Teaching Outside the Box

These days, innovation takes all manner of shape and form in the classroom. Modern tools and new thinking allow educators to transform learning in boundary-pushing ways. 

Since the University of Georgia College of Education was founded in 1908, a lot has changed, including our name and the technology available to teachers in the classroom. However, one thing remains consistent—whether our alumni are teaching complex subjects, developing innovative curricula, or conducting cutting-edge research, they all share a common goal: to improve the world around us.

David Jackson, an associate professor in the Department of Mathematics and Science Education, joined UGA’s faculty nearly 30 years ago and recalls the technological resources available when he arrived at UGA and how current technologies have reinvented how we educate students today. “When I first started at UGA, I was teaching students how to do word processing on the Apple II computer, which was considered a new skill for most people, some of whom had probably never even seen or heard of a computer,” he says. “Fairly large aspects of several of our teacher education programs—the middle grades program is probably the biggest example—are very different from the way they were 10 years ago, let alone 20 or 30.”

Melisa “Misha” Cahnmann-Taylor, a professor in the Department of Language and Literacy Education, has worked at UGA for more than 18 years. In her class, writing cultures of poetry for creative educators, she teaches language educators how to incorporate poetry into their foreign language curricula to better engage students.

“My audience is people who love language,” says Cahnmann-Taylor, who received her M.F.A. in poetry from New England College. “Typically, the people who love language and train to be language teachers learn the kind of scientific renderings of how languages work and linguistic understandings, all of which I’ve been trained in, but my love of language introduced me to the aesthetics of language as well.” Cahnmann-Taylor encourages her students to express themselves through language using channels ranging from poetry and technology to visual art. Additionally, she often uses multimodal storytelling to express poetry artwork, including Google docs and tangible items, to share poetry with audiences.

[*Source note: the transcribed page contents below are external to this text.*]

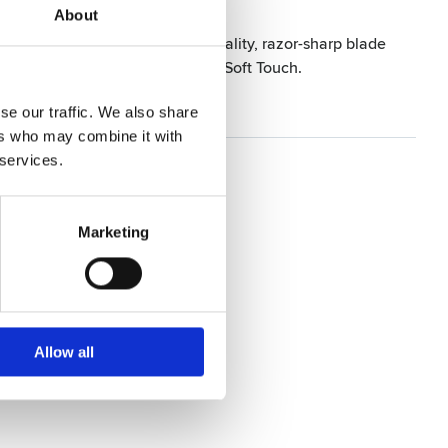
About
 fatigue-free hold. The high-quality, razor-sharp blade
g experience with the Razor Edge Soft Touch.
se our traffic. We also share
ers who may combine it with
 services.
Marketing
Allow all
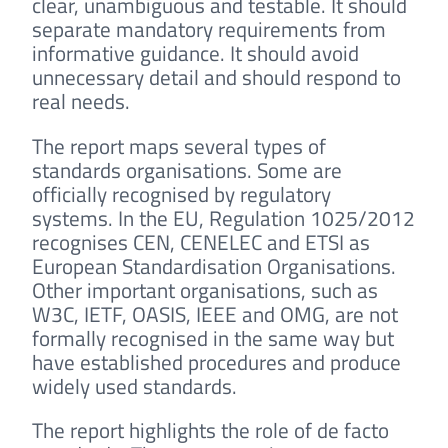
clear, unambiguous and testable. It should
separate mandatory requirements from
informative guidance. It should avoid
unnecessary detail and should respond to
real needs.
The report maps several types of
standards organisations. Some are
officially recognised by regulatory
systems. In the EU, Regulation 1025/2012
recognises CEN, CENELEC and ETSI as
European Standardisation Organisations.
Other important organisations, such as
W3C, IETF, OASIS, IEEE and OMG, are not
formally recognised in the same way but
have established procedures and produce
widely used standards.
The report highlights the role of de facto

Jackson and Cahnmann-Taylor, like many professors and alumni of the College, are pushing education into the future. After graduating and entering the next chapter of their lives as teachers, many of our alumni are using these innovative ideas in their classrooms to enhance instruction and deliver lessons in more engaging ways.


Photo of David Phillips, Christan Price Hattaway, and the Greenbrier Middle School STEM competition team

David Phillips, Christan Price Hattaway, and the Greenbrier Middle School STEM competition team proudly display their school’s flag after landing in Hong Kong on July 14, 2019.

David Phillips, Christan Price Hattaway, and the Greenbrier Middle School STEM competition team proudly display their school’s flag after landing in Hong Kong on July 14, 2019.

Learning beyond the classroom

Nowadays, many school-age children have a wealth of information at their fingertips with unlimited technology tools such as cell phones, iPads, and laptops. But what several students don’t have is the chance to experience the world.

David A. Phillips (B.S.Ed. ’03), a seventh-grade science teacher, and Christan Price Hattaway (B.S.Ed. ’12), a seventh-grade math teacher, led the Greenbrier Middle School’s STEM (science, technology, engineering, and mathematics) competition team to the 2019 International Young STEAM Maker Competition in Hong Kong. STEAM is an educational approach to learning that uses science, technology, engineering, art, and mathematics as access points for guiding student dialogue and critical thinking.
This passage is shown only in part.